Created 03-01-2017 06:09 PM
Hi All, I am using a QueryDatabase Table processor to get data from a sql server database.My requirement is to get the data from the sql server source and put this data in HDFS. The table in sqlserver is a small table which has 240 rows so I was expecting it would generate not more than 240 flow files. But when I run this processor I see that It keeps on producing a lot more than 240 flowfiles. How do I make sure it only grabs the 240 rows and not continuously get the data over and over again. I used a merge content to merge the flowfiles, used a convertAvroToJSON processor and used PutHDFS processor. When I checked the file in HDFS it seems like it is repeating data.

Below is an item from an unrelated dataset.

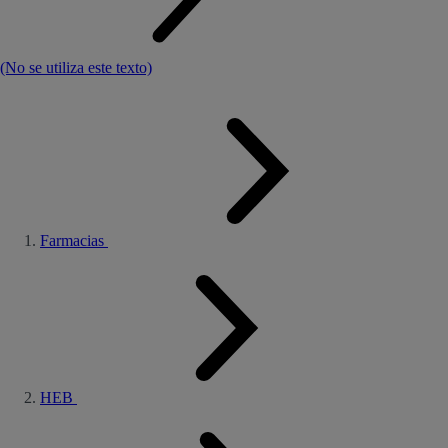
(No se utiliza este texto)
Farmacias
HEB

Created 03-01-2017 06:24 PM
QueryDatabaseTable is usually used for "incremental" fetching, meaning it will only grab "new" rows. This is based on the "Maximum Value Columns" property, which is usually set to an ID or timestamp field in the database. That is what allows the processor to only grab "new" rows, as it will keep track of the maximum value it has seen so far for the column, and the next time it runs, it will fetch only those rows whose value is greater than the last max it saw.
If you are not setting a Maximum-Value Column, then QueryDatabaseTable acts much like ExecuteSQL, in the sense that it will keep repeating the same query and thus give duplicate rows. So for your use case I recommend setting a Maximum Value Column for that processor. If there is no such field in the table, then you're really looking at more of a "run-once" scenario, which is not currently supported.
Created 03-01-2017 06:24 PM
QueryDatabaseTable is usually used for "incremental" fetching, meaning it will only grab "new" rows. This is based on the "Maximum Value Columns" property, which is usually set to an ID or timestamp field in the database. That is what allows the processor to only grab "new" rows, as it will keep track of the maximum value it has seen so far for the column, and the next time it runs, it will fetch only those rows whose value is greater than the last max it saw.
If you are not setting a Maximum-Value Column, then QueryDatabaseTable acts much like ExecuteSQL, in the sense that it will keep repeating the same query and thus give duplicate rows. So for your use case I recommend setting a Maximum Value Column for that processor. If there is no such field in the table, then you're really looking at more of a "run-once" scenario, which is not currently supported.
Created 03-01-2017 06:25 PM
Created 03-01-2017 10:19 PM
@Matt Thank you it was very helpful.